Design for Operations
Our delivery pipeline is feature zero. The next concern is observability. That should be baked in from the first delivery, not something that we worry about at some later date after we are “done.” The application should alert us when failure is occurring or about to occur. Hopefully, we’ve also designed for possible external impacts and can degrade features gracefully as dependencies fail (I never trust any hardware or software dependency). It should be easy to identify where and what to fix because the code is easy to understand. Modular design and clean architecture keep the complexity low and make the system easier to fix. We also need a team supporting the application that understands it.
Build a Support Organization
We need teams that can quickly identify what and where something is broken to minimize the time required for discovery during an incident. For a team to quickly determine where something is broken requires understanding the problem the application is solving, how it solves it, and the architecture and culture of the code. For small applications, this is not too difficult. A single team can support the application and become very familiar with it. For larger applications, we leverage strategic Domain Driven Design.

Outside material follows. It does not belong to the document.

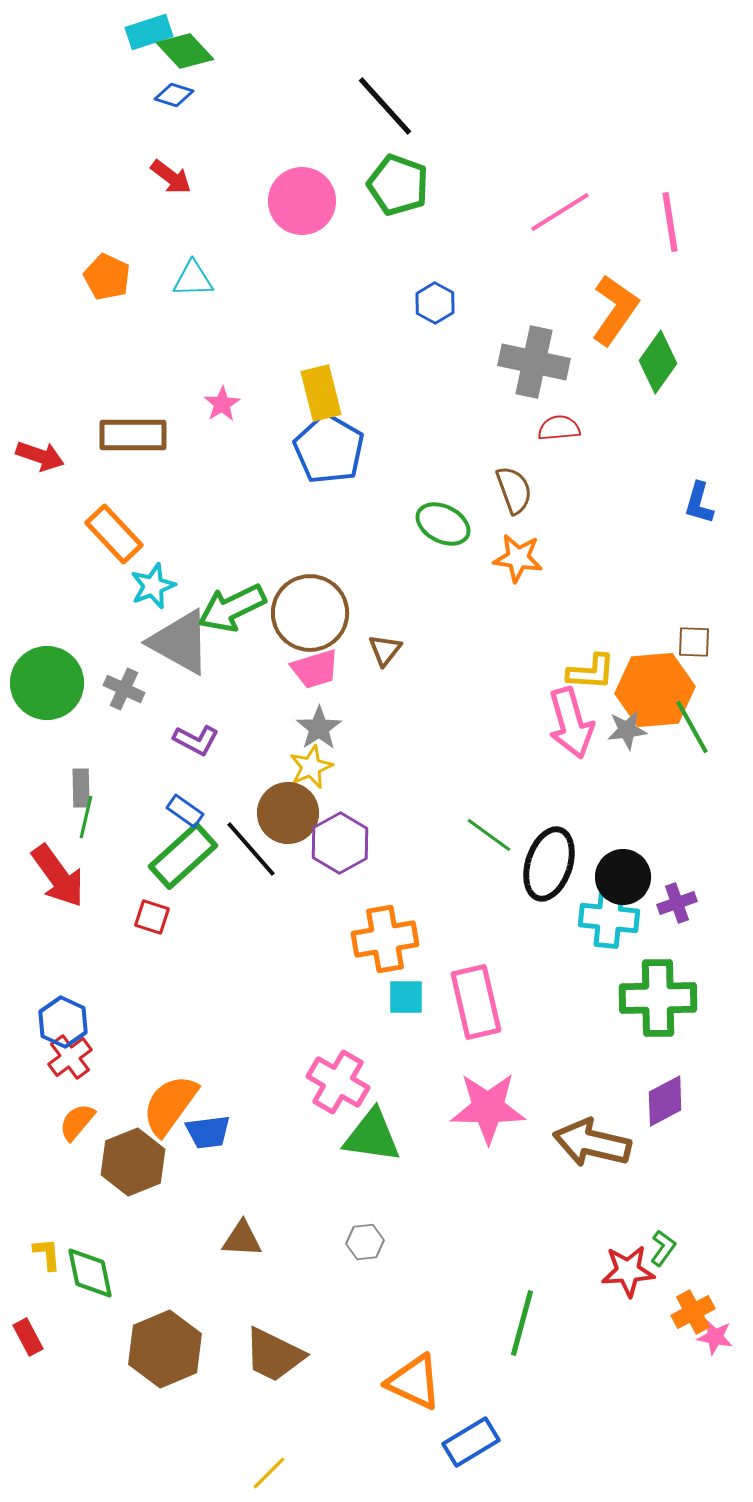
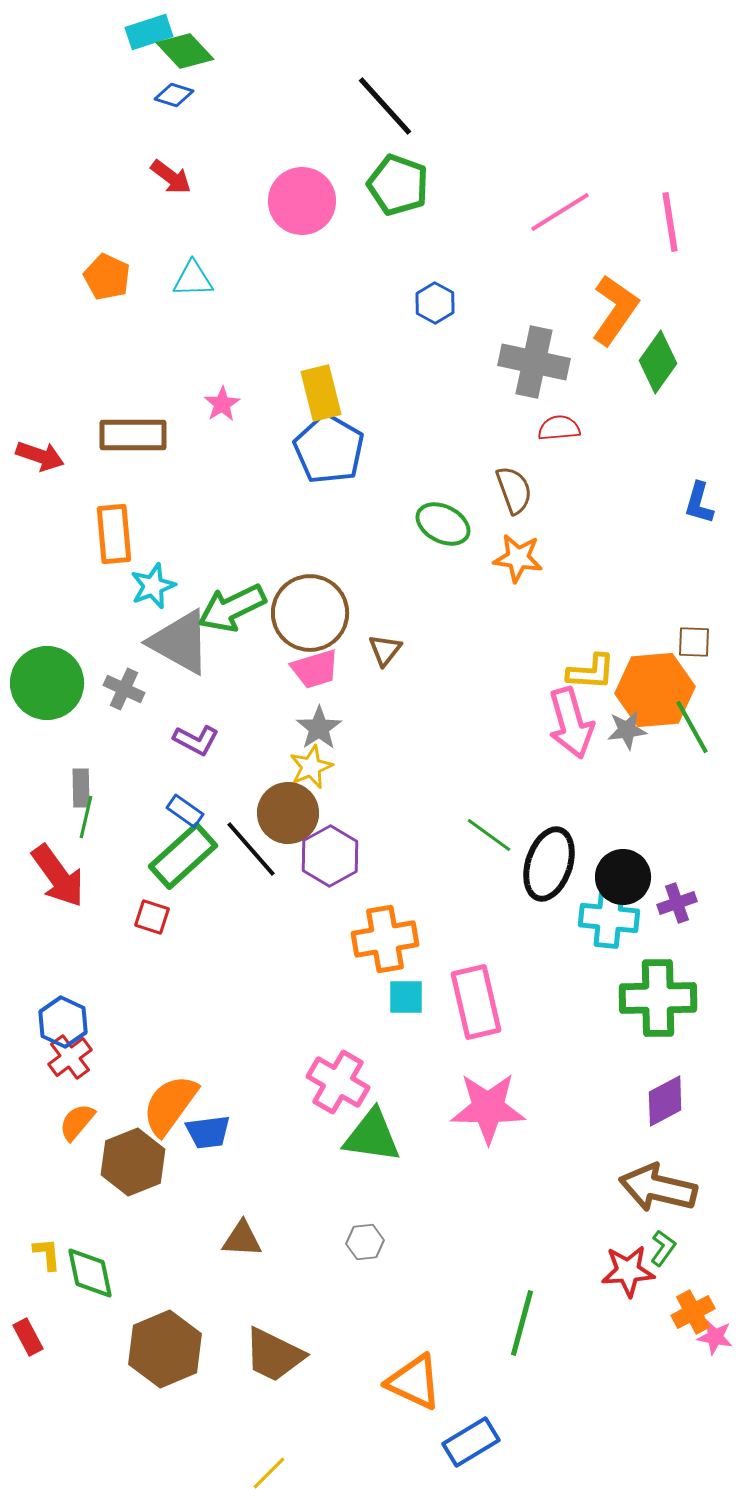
orange rectangle at (114, 534): rotated 38 degrees clockwise
purple hexagon at (340, 843): moved 10 px left, 13 px down
brown arrow at (592, 1143): moved 66 px right, 45 px down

We deliberately align the support teams to specific business capabilities, so they can become domain experts and experts in the code that implements the domains they support. Keeping Conway’s Law in mind, we make sure that the same team supports closely related components, and components we want to keep loosely coupled we put on different teams. This lowers the cognitive load and enables the team to address production issues quickly while maintaining the desired architecture.
Evolving the Application
For the application to remain useful, it should be easy to evolve as we learn more and the users’ needs change. We also need to grow a team that can quickly evolve the system without degrading our stability. We don’t want teams randomly contributing new features to the application, or it will degrade the architecture and increase tech debt. This has been demonstrated for decades. Conway’s Law is always in effect. For a team to quickly evolve the application without degrading operations requires they become domain experts and experts in the code that implements the domains they are upgrading. Notice that’s the same requirement to enable the support team to fix incidents quickly.
Why two teams?
That is a good question. Why do we want one team adding new features to the application and another making defect fixes? We don’t. That causes communication issues, hides valuable quality feedback from the development team, and inevitably increases tech debt, making the application less easy to change. Also, consider the difference between a “defect” and a “new feature.” The only reason to add a new feature is that the application is not behaving or performing as needed. That’s exactly the same definition as a defect. The difference between a defect and a feature is only the priority. If two teams are “fixing” the application independently, we have two sources of truth for quality and communication problems that degrade quality feedback. This is the same problem we have with feature teams.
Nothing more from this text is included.